I don’t know where this fantastic metal pipe menorah came from but it was sitting in the middle of my friend Judy Freed’s Hanukah table and begged to be commemorated on the shelves here at The Allee Willis Museum Of Kitsch. Had I seriously taken note of it earlier I would have photographed it with candles ablaze but I got to Judy’s late and was completely distracted by the plethora of Jewish delights that are reliably laid out at her holiday spreads. Without question, she makes the best brisket I’ve ever tasted. It’s so tender it cuts itself if it even senses utensils coming near.
The potato latkes were the perfect blend of crisp outside and mushy inside.
The noodle kugel also had the crisp/mushy thang goin’ on.
This dish was a little straight for me but I guess it was needed to counteract the Jewish starch attack:
I’ve been going to Judy’s for the Jewish holidays since the early 1980’s. I used to dress for the occasion.
I know it’s hard to see details in the photo but I’m wearing a 1950’s souvenir hat from Israel, a massive glitter Jewish star necklace and jewelry all made in Israel. The rest of my clothes didn’t have much to do with Judaism but they haven’t fit me in a couple decades so there’s nothing lost in terms of me clothing myself appropriately to go to Judy’s these days.

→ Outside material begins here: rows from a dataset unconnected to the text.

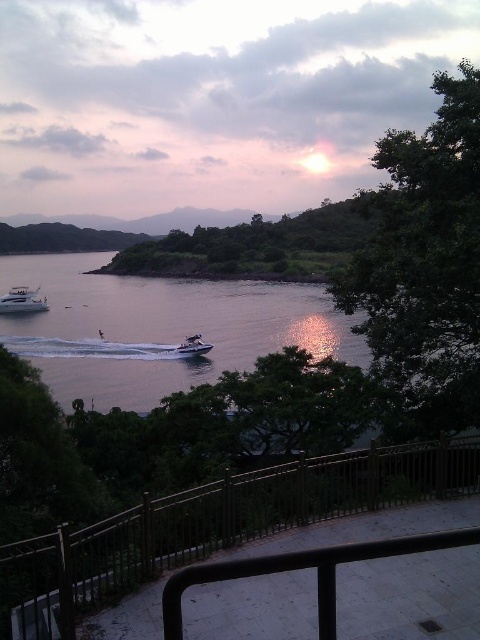 Where is `white glossy yacht at lower left`? This screenshot has width=480, height=640. white glossy yacht at lower left is located at coordinates (23, 301).

Is point (36, 288) closer to viewer compared to point (188, 356)?

No, it is not.

Image resolution: width=480 pixels, height=640 pixels. Find the location of `white glossy yacht at lower left`. white glossy yacht at lower left is located at coordinates (23, 301).

Does metallic rail at center appear on the right side of clear water at lower left?

Correct, you'll find metallic rail at center to the right of clear water at lower left.

Which of these two, metallic rail at center or clear water at lower left, stands taller?

With more height is clear water at lower left.

Which is behind, point (228, 540) or point (120, 284)?

Point (120, 284)

You are a GUI agent. You are given a task and a screenshot of the screen. Output one action in this format:
    pyautogui.click(x=<x>, y=<y>)
    Task: Click on the metallic rail at center
    
    Given the screenshot: What is the action you would take?
    pyautogui.click(x=214, y=525)

Which is below, clear water at lower left or metallic silver jet ski at center?

metallic silver jet ski at center is lower down.

Between clear water at lower left and metallic silver jet ski at center, which one appears on the left side from the viewer's perspective?

clear water at lower left

Between point (155, 362) and point (194, 348), which one is positioned in front?

Positioned in front is point (194, 348).

Locate an element on the screen. clear water at lower left is located at coordinates click(158, 326). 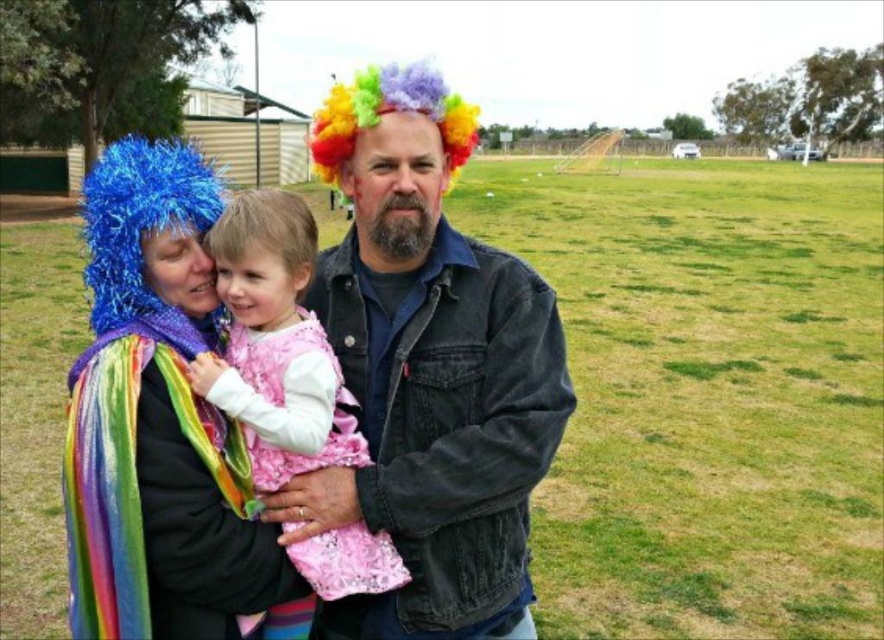 Question: Estimate the real-world distances between objects in this image. Which object is closer to the pink satin dress at center?

Choices:
 (A) rainbow fabric cape at left
 (B) denim jacket at center

Answer: (A)

Question: Does denim jacket at center appear on the left side of pink satin dress at center?

Choices:
 (A) no
 (B) yes

Answer: (A)

Question: Among these points, which one is nearest to the camera?

Choices:
 (A) (357, 564)
 (B) (454, 356)
 (C) (82, 476)

Answer: (C)

Question: Does denim jacket at center appear on the left side of rainbow fabric cape at left?

Choices:
 (A) no
 (B) yes

Answer: (A)

Question: Can you confirm if denim jacket at center is smaller than pink satin dress at center?

Choices:
 (A) no
 (B) yes

Answer: (B)

Question: Which object is the closest to the pink satin dress at center?

Choices:
 (A) rainbow fabric cape at left
 (B) denim jacket at center

Answer: (A) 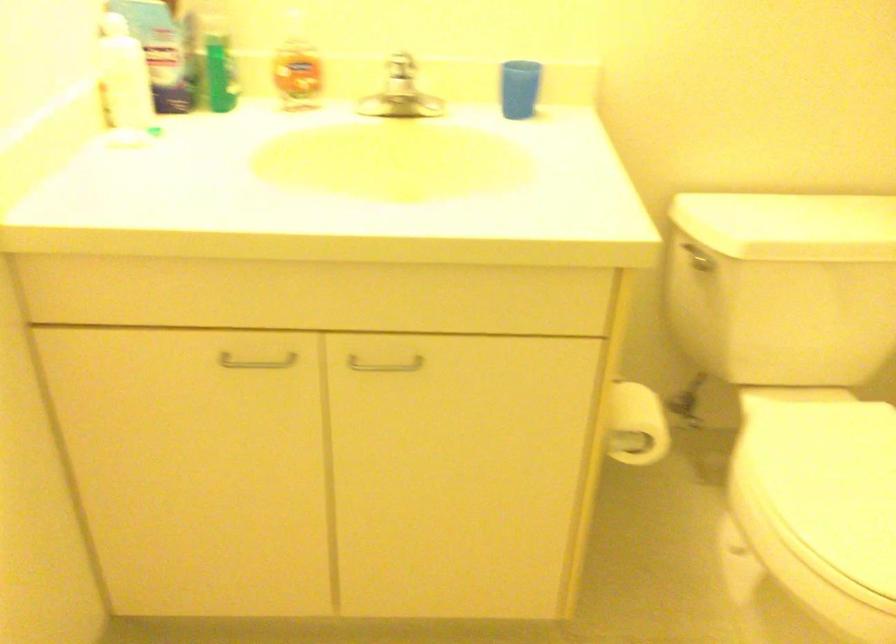 Describe the element at coordinates (698, 257) in the screenshot. Image resolution: width=896 pixels, height=644 pixels. I see `a toilet flush handle` at that location. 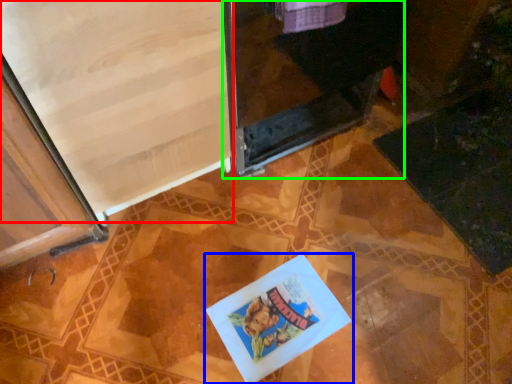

For dessert, Judy also made chocolate chip cookies the size of tires. But they were brought out at the moment I noticed the lead pipe menorah so I thankfully forgot to chow down a set of four because I was too busy fumbling for my camera.
The menorah is unbelievably heavy. But then again, so is the reason we celebrate Hanukkah.
So Happy Day 6 of Hanukah and may you steer clear of holiday cooks whose food tastes more like lead pipes than brisket, kugel and all the other festive food that lights up a holiday table.